» TASK TO COMPLETE
Below are records to transcribe in full and unchanged; omit every picture.

» TASK DATA
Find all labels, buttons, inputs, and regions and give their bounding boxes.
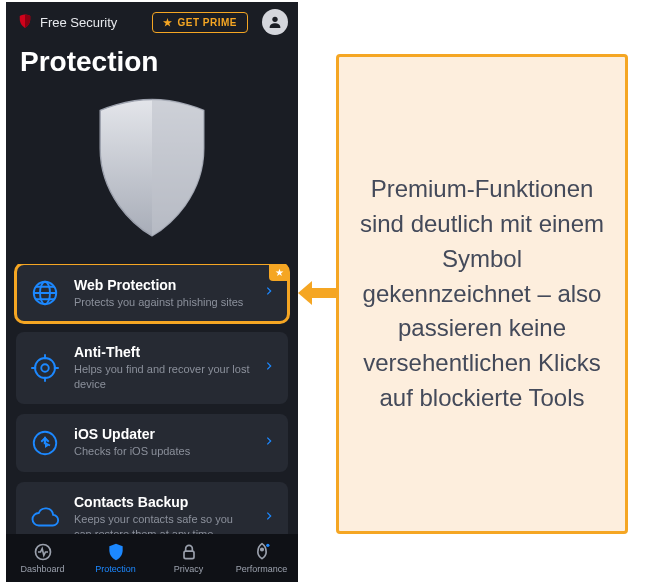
update-icon <box>28 426 62 460</box>
avira-logo-icon <box>16 13 34 31</box>
annotation-arrow <box>298 278 338 308</box>
card-anti-theft[interactable]: Anti-Theft Helps you find and recover yo… <box>16 332 288 404</box>
pulse-icon <box>33 542 53 562</box>
star-icon: ★ <box>163 17 173 28</box>
top-bar: Free Security ★ GET PRIME <box>6 2 298 42</box>
annotation-text: Premium-Funktionen sind deutlich mit ein… <box>359 172 605 416</box>
get-prime-label: GET PRIME <box>177 17 237 28</box>
feature-list: ★ Web Protection Protects you against ph… <box>6 264 298 534</box>
svg-point-4 <box>41 364 49 372</box>
target-icon <box>28 351 62 385</box>
tab-label: Protection <box>95 564 136 574</box>
card-ios-updater[interactable]: iOS Updater Checks for iOS updates <box>16 414 288 472</box>
tab-label: Dashboard <box>20 564 64 574</box>
card-subtitle: Checks for iOS updates <box>74 444 252 459</box>
tab-protection[interactable]: Protection <box>79 542 152 574</box>
premium-badge: ★ <box>269 264 289 281</box>
app-frame: Free Security ★ GET PRIME Protection ★ <box>6 2 298 582</box>
tab-label: Privacy <box>174 564 204 574</box>
card-title: iOS Updater <box>74 426 252 442</box>
card-title: Web Protection <box>74 277 252 293</box>
tab-performance[interactable]: Performance <box>225 542 298 574</box>
svg-point-3 <box>35 358 55 378</box>
card-title: Contacts Backup <box>74 494 252 510</box>
globe-icon <box>28 276 62 310</box>
card-subtitle: Keeps your contacts safe so you can rest… <box>74 512 252 534</box>
card-web-protection[interactable]: ★ Web Protection Protects you against ph… <box>16 264 288 322</box>
chevron-right-icon <box>264 509 274 527</box>
lock-icon <box>179 542 199 562</box>
tab-dashboard[interactable]: Dashboard <box>6 542 79 574</box>
rocket-icon <box>252 542 272 562</box>
brand-text: Free Security <box>40 15 146 30</box>
chevron-right-icon <box>264 359 274 377</box>
page-title: Protection <box>6 42 298 88</box>
person-icon <box>267 14 283 30</box>
tab-label: Performance <box>236 564 288 574</box>
card-subtitle: Helps you find and recover your lost dev… <box>74 362 252 392</box>
chevron-right-icon <box>264 284 274 302</box>
star-icon: ★ <box>275 267 284 278</box>
tab-privacy[interactable]: Privacy <box>152 542 225 574</box>
annotation-callout: Premium-Funktionen sind deutlich mit ein… <box>336 54 628 534</box>
svg-point-9 <box>266 544 269 547</box>
card-title: Anti-Theft <box>74 344 252 360</box>
status-shield <box>6 88 298 264</box>
svg-point-8 <box>260 548 263 551</box>
card-subtitle: Protects you against phishing sites <box>74 295 252 310</box>
tab-bar: Dashboard Protection Privacy Performance <box>6 534 298 582</box>
chevron-right-icon <box>264 434 274 452</box>
shield-icon <box>106 542 126 562</box>
profile-button[interactable] <box>262 9 288 35</box>
get-prime-button[interactable]: ★ GET PRIME <box>152 12 248 33</box>
cloud-icon <box>28 501 62 534</box>
svg-point-0 <box>272 17 277 22</box>
svg-rect-7 <box>184 551 194 559</box>
card-contacts-backup[interactable]: Contacts Backup Keeps your contacts safe… <box>16 482 288 534</box>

» YOUR RESPONSE
Find all labels, buttons, inputs, and regions and give their bounding boxes.
update-icon <box>28 426 62 460</box>
avira-logo-icon <box>16 13 34 31</box>
annotation-arrow <box>298 278 338 308</box>
card-anti-theft[interactable]: Anti-Theft Helps you find and recover yo… <box>16 332 288 404</box>
pulse-icon <box>33 542 53 562</box>
star-icon: ★ <box>163 17 173 28</box>
top-bar: Free Security ★ GET PRIME <box>6 2 298 42</box>
annotation-text: Premium-Funktionen sind deutlich mit ein… <box>359 172 605 416</box>
get-prime-label: GET PRIME <box>177 17 237 28</box>
feature-list: ★ Web Protection Protects you against ph… <box>6 264 298 534</box>
svg-point-4 <box>41 364 49 372</box>
target-icon <box>28 351 62 385</box>
tab-label: Protection <box>95 564 136 574</box>
card-ios-updater[interactable]: iOS Updater Checks for iOS updates <box>16 414 288 472</box>
tab-label: Dashboard <box>20 564 64 574</box>
card-subtitle: Checks for iOS updates <box>74 444 252 459</box>
tab-protection[interactable]: Protection <box>79 542 152 574</box>
premium-badge: ★ <box>269 264 289 281</box>
app-frame: Free Security ★ GET PRIME Protection ★ <box>6 2 298 582</box>
tab-label: Privacy <box>174 564 204 574</box>
card-title: iOS Updater <box>74 426 252 442</box>
card-title: Web Protection <box>74 277 252 293</box>
tab-performance[interactable]: Performance <box>225 542 298 574</box>
svg-point-3 <box>35 358 55 378</box>
card-title: Contacts Backup <box>74 494 252 510</box>
globe-icon <box>28 276 62 310</box>
card-subtitle: Keeps your contacts safe so you can rest… <box>74 512 252 534</box>
card-web-protection[interactable]: ★ Web Protection Protects you against ph… <box>16 264 288 322</box>
chevron-right-icon <box>264 509 274 527</box>
lock-icon <box>179 542 199 562</box>
tab-dashboard[interactable]: Dashboard <box>6 542 79 574</box>
rocket-icon <box>252 542 272 562</box>
brand-text: Free Security <box>40 15 146 30</box>
chevron-right-icon <box>264 359 274 377</box>
page-title: Protection <box>6 42 298 88</box>
person-icon <box>267 14 283 30</box>
tab-label: Performance <box>236 564 288 574</box>
card-subtitle: Helps you find and recover your lost dev… <box>74 362 252 392</box>
chevron-right-icon <box>264 284 274 302</box>
star-icon: ★ <box>275 267 284 278</box>
tab-privacy[interactable]: Privacy <box>152 542 225 574</box>
annotation-callout: Premium-Funktionen sind deutlich mit ein… <box>336 54 628 534</box>
svg-point-9 <box>266 544 269 547</box>
card-title: Anti-Theft <box>74 344 252 360</box>
status-shield <box>6 88 298 264</box>
svg-point-8 <box>260 548 263 551</box>
card-subtitle: Protects you against phishing sites <box>74 295 252 310</box>
tab-bar: Dashboard Protection Privacy Performance <box>6 534 298 582</box>
chevron-right-icon <box>264 434 274 452</box>
shield-icon <box>106 542 126 562</box>
profile-button[interactable] <box>262 9 288 35</box>
get-prime-button[interactable]: ★ GET PRIME <box>152 12 248 33</box>
cloud-icon <box>28 501 62 534</box>
svg-point-0 <box>272 17 277 22</box>
svg-rect-7 <box>184 551 194 559</box>
card-contacts-backup[interactable]: Contacts Backup Keeps your contacts safe… <box>16 482 288 534</box>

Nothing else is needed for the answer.